If Obama wants to know what “radical” looks like then he needs to look no further than the nearest mirror.
(CBS News) — Pivoting from the news of last week’s tepid jobs report, President Obama on Monday proposed a one-year extension of Bush-era tax cuts for Americans making less than $250,000, reiterating his calls to let tax cuts for high-earning Americans expire, and reopening a politically contentious debate that is likely to result in a drawn-out congressional battle just months before the November election.
Mr. Obama, speaking from the East Room of the White House, argued that top-down economics favored by many Republicans simply “didn’t work.” […]
“I’m not proposing anything radical here,” Mr. Obama added. “We all say that we should extend tax cuts for 98% of the people…so we should all agree to extend the tax cuts for the middle class.”

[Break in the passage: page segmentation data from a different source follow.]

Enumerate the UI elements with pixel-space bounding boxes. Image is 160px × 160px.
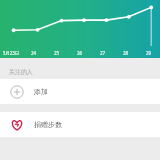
staticText: 25 [45,50,68,56]
staticText: 26 [68,50,91,56]
staticText: 5月23日 [0,50,22,56]
other: 添加 [10,85,24,99]
staticText: 捐赠步数 [34,120,62,129]
other: 捐赠步数 [10,118,24,132]
staticText: 29 [137,50,160,56]
staticText: 24 [22,50,45,56]
button[interactable]: 添加 [0,79,160,104]
staticText: 27 [91,50,114,56]
staticText: 添加 [34,87,48,96]
staticText: 28 [114,50,137,56]
button[interactable]: 捐赠步数 [0,112,160,137]
staticText: 关注的人 [9,68,33,76]
button[interactable]: 5月23日 [0,0,160,58]
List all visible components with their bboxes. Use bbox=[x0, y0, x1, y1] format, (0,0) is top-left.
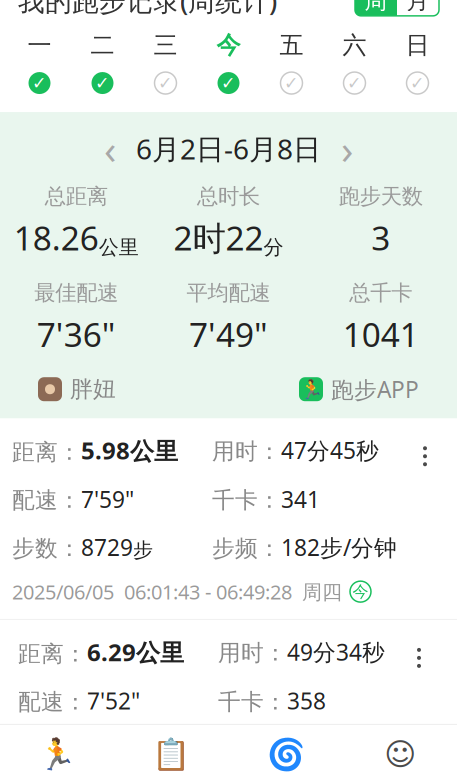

Up to 940K households would take a direct hit from his plan:
(Bloomberg) — President Barack Obama’s plan to raise tax rates for the top 2 percent of U.S. households would mean higher taxes on the people who report 53 percent of business income reported on individual returns, according to the Joint Committee on Taxation.

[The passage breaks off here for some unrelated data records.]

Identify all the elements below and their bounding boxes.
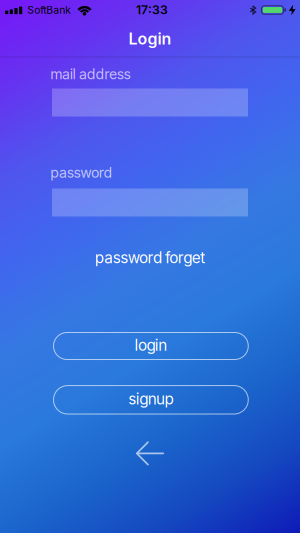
button[interactable]: signup (54, 386, 248, 414)
staticText: signup (128, 390, 174, 408)
button[interactable]: password forget (95, 248, 205, 267)
staticText: 17:33 (136, 2, 168, 17)
button[interactable]: Back (137, 442, 163, 465)
button[interactable]: mail address (52, 88, 248, 116)
staticText: password forget (95, 248, 205, 267)
button[interactable]: password (52, 188, 248, 216)
staticText: Login (128, 29, 172, 48)
staticText: password (50, 164, 112, 181)
button[interactable]: login (54, 332, 248, 360)
staticText: SoftBank (27, 4, 71, 16)
staticText: mail address (50, 65, 130, 82)
staticText: login (134, 336, 167, 354)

The nonpartisan analysts prepared the data at the request of Republicans on the Senate Finance Committee. Orrin Hatch of Utah, the panel’s top Republican, said the document was “irrefutable proof” that tax rates shouldn’t go up.

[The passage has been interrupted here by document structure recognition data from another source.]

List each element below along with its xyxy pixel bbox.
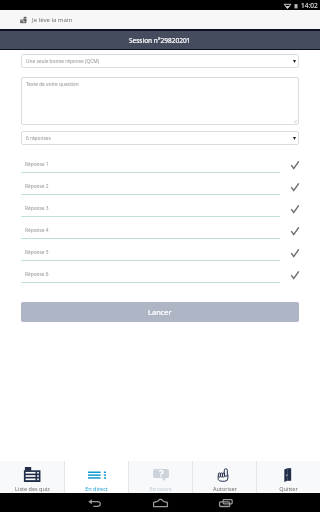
button[interactable]: Home: [127, 493, 193, 512]
button[interactable]: Valider réponse 5: [279, 246, 299, 264]
staticText: Réponse 3: [25, 205, 49, 212]
button[interactable]: En direct: [65, 461, 128, 493]
button[interactable]: Je lève la main: [20, 16, 73, 24]
staticText: Liste des quiz: [15, 485, 50, 492]
staticText: En direct: [85, 485, 108, 492]
staticText: 14:02: [301, 1, 318, 10]
staticText: Réponse 2: [25, 183, 49, 190]
staticText: Réponse 6: [25, 271, 49, 278]
button[interactable]: Quitter: [257, 461, 320, 493]
staticText: 6 réponses: [26, 135, 51, 142]
button[interactable]: Valider réponse 1: [279, 158, 299, 176]
staticText: Autoriser: [213, 485, 237, 492]
staticText: En cours: [149, 485, 172, 492]
button[interactable]: Back: [62, 493, 127, 512]
staticText: Réponse 1: [25, 161, 49, 168]
button[interactable]: Réponse 1: [21, 158, 280, 173]
button[interactable]: Autoriser: [193, 461, 256, 493]
staticText: Session n°29820201: [129, 36, 191, 45]
button[interactable]: Valider réponse 6: [279, 268, 299, 286]
button[interactable]: Réponse 5: [21, 246, 280, 261]
button[interactable]: Liste des quiz: [0, 461, 64, 493]
staticText: Quitter: [279, 485, 298, 492]
staticText: Réponse 4: [25, 227, 49, 234]
button[interactable]: Texte de votre question: [21, 77, 299, 125]
staticText: Lancer: [148, 307, 172, 317]
button[interactable]: Une seule bonne réponse (QCM): [21, 54, 299, 68]
button[interactable]: En cours: [129, 461, 192, 493]
button[interactable]: Valider réponse 3: [279, 202, 299, 220]
staticText: Texte de votre question: [26, 81, 79, 88]
button[interactable]: Réponse 3: [21, 202, 280, 217]
button[interactable]: Valider réponse 2: [279, 180, 299, 198]
button[interactable]: Recent apps: [193, 493, 258, 512]
button[interactable]: Valider réponse 4: [279, 224, 299, 242]
staticText: Réponse 5: [25, 249, 49, 256]
staticText: Je lève la main: [32, 16, 73, 24]
staticText: Une seule bonne réponse (QCM): [26, 58, 99, 65]
button[interactable]: 6 réponses: [21, 131, 299, 145]
button[interactable]: Réponse 4: [21, 224, 280, 239]
button[interactable]: Réponse 2: [21, 180, 280, 195]
button[interactable]: Réponse 6: [21, 268, 280, 283]
button[interactable]: Lancer: [21, 302, 299, 322]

“With our economy as weak as it is, it makes absolutely no sense to hit more and more small businesses with a tax hike,” he said in a statement. […]
According to JCT, next year 940,000 households within the top 2 percent will report net positive business income and will face marginal tax rates that would be 36 percent or 39.6 percent under Obama’s plan, up from 33 percent and 35 percent now. That represents 3.5 percent of taxpayers who have business income and 53 percent of net positive business income, the analysis said.